Right now, it seems that the most likely way we're gonna get an (intellectually) universal AI is by scaling models such as GPT. That is, models trained by self-supervised learning on massive piles of data, perhaps with a similar architecture to the transformer.
I do not see any risk due to misalignment here.
One failure mode I've seen discussed is that of manipulative answers, as seen in Predict-O-Matic. Maybe those AIs will learn that manipulating users to do actions with low entropy outcomes decreases the overall prediction error?
But why should a GPT-like ever output manipulative answers? I am not denying the possibility that a GPT successor develops human level intelligence. When it learns to predict the next word, it may genuinely go through an intellectual process which was created as it was forced to compress its predictions due to the ever increasing amounts of data it had to go through.
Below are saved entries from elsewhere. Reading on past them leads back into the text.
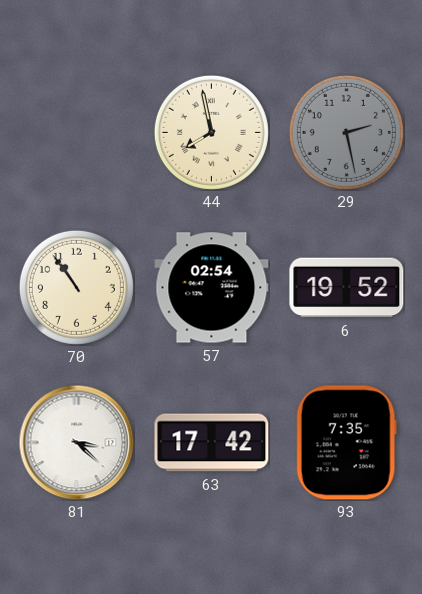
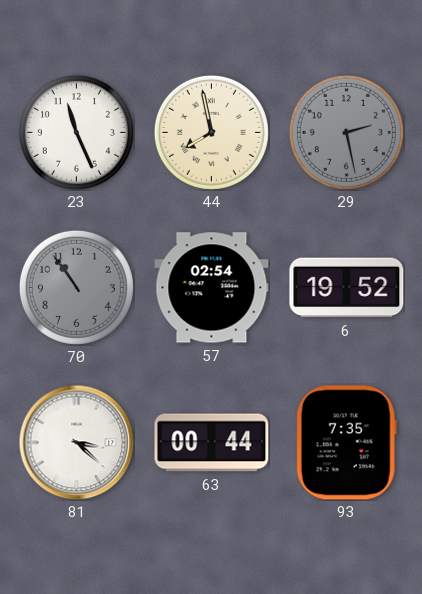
23: none -> 11:26
70 dial: cream -> grey
63: 17:42 -> 00:44
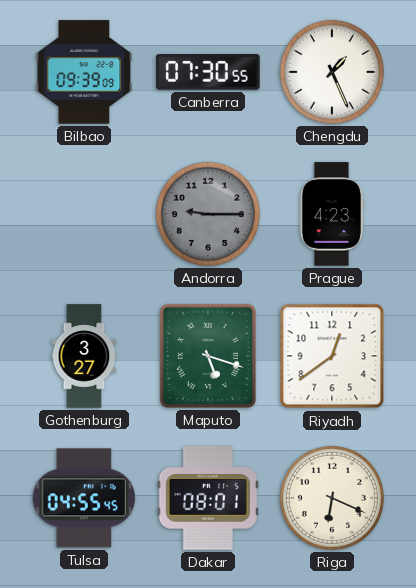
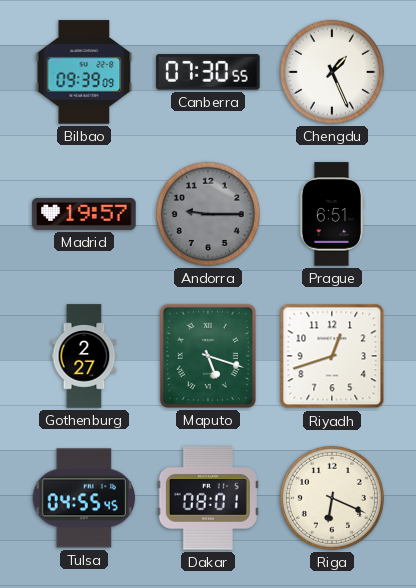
Madrid: none -> 19:57
Prague: 4:23 -> 6:51
Gothenburg: 3:27 -> 2:27
Riyadh: 12:39 -> 12:42
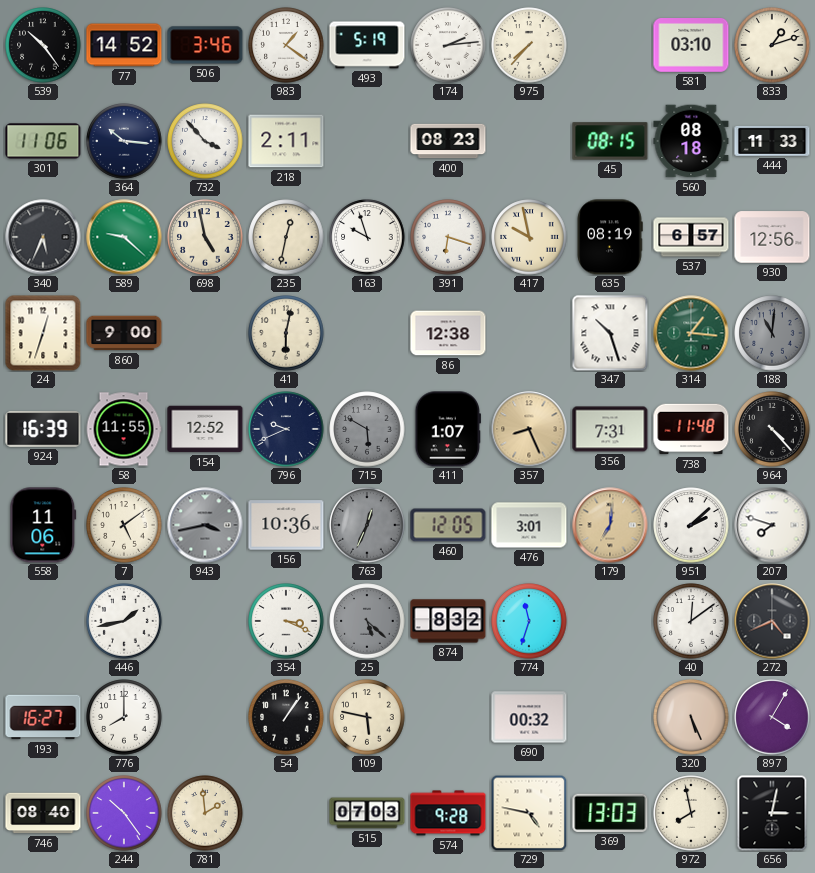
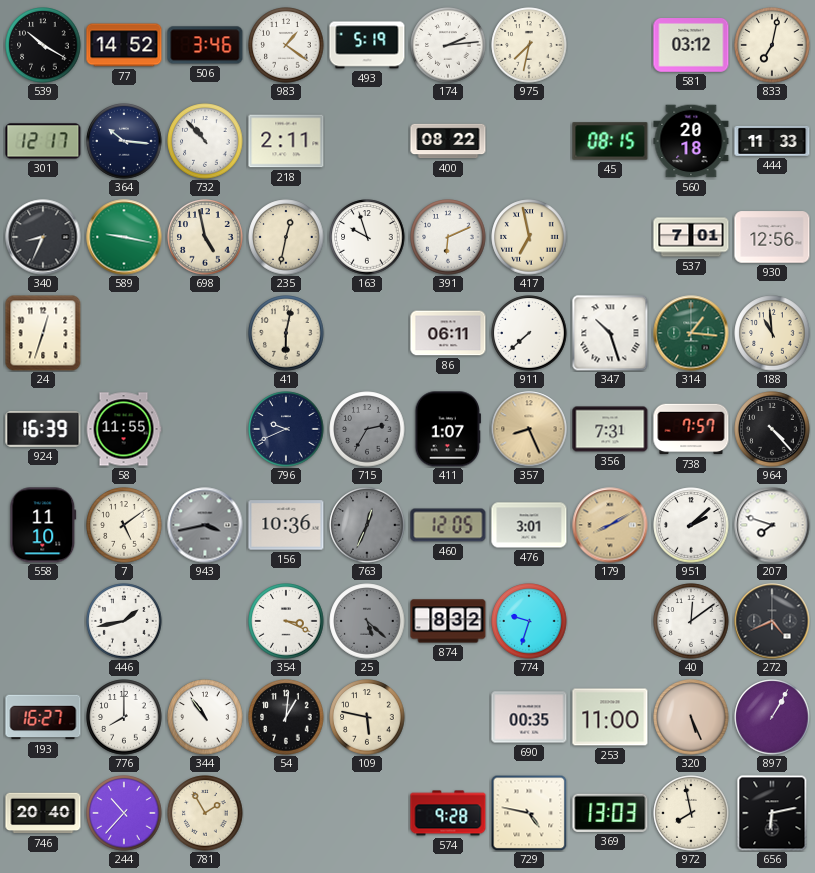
539: 10:24 -> 10:20
975: 7:37 -> 7:32
581: 03:10 -> 03:12
833: 1:12 -> 7:02
301: 11:06 -> 12:17
732: 3:53 -> 10:53
400: 08:23 -> 08:22
560: 08:18 -> 20:18
340: 5:34 -> 8:34
589: 9:22 -> 9:17
391: 6:18 -> 6:11
417: 9:58 -> 6:58
635: 08:19 -> none
537: 6:57 -> 7:01
860: 9:00 -> none
86: 12:38 -> 06:11
911: none -> 7:38
188: 11:01 -> 10:59
188 dial: grey -> cream
154: 12:52 -> none
715: 5:50 -> 2:35
738: 11:48 -> 7:57
558: 11:06 -> 11:10
179: 7:01 -> 8:10
774: 11:33 -> 9:33
344: none -> 10:54
54: 1:06 -> 1:01
690: 00:32 -> 00:35
253: none -> 11:00
897: 4:05 -> 1:05
746: 08:40 -> 20:40
244: 10:24 -> 10:37
781: 1:59 -> 1:55
515: 07:03 -> none
656: 3:02 -> 6:13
However, nowhere in the process of constructing a valid response does there seem to be an incentive to produce responses which manipulate the environment, be it to make it easier to predict, or to make it more in-line with the AI's predictions. After all, it wasn't trained in a responsive environment as an agent, but on a static dataset. And when it is in use, it's just a frozen model, so there is obviously no utility function.
Am I wrong here? Are there any other failure modes I did not think of?
I feel like there is a failure mode in this line of thinking, that being 'confusingly pervasive consequentialism'. AI x-risk is concerned with a self-evidently dangerous object, that being superoptimizing agents. But whenever a system is proposed that is possibly intelligent without being superoptimizing, an argument is made, "well, this thing would do its job better if it was a superoptimizer, so the incentives (either internal or external to the system itself) will drive the appearance of a superoptimizer." Well, yes, if you define the incredibly dangerous thing as the only way to solve any problem, and claim that incentives will force that dangerous thing into existence even if we try to prevent it, then the conclusion flows directly from the premise. You have to permit the existence of something that is not a superoptimizer in order to solve the problem. Otherwise you are essentially defining a problem that, by definition, cannot be solved, and then waving your hands saying "There is no solution!"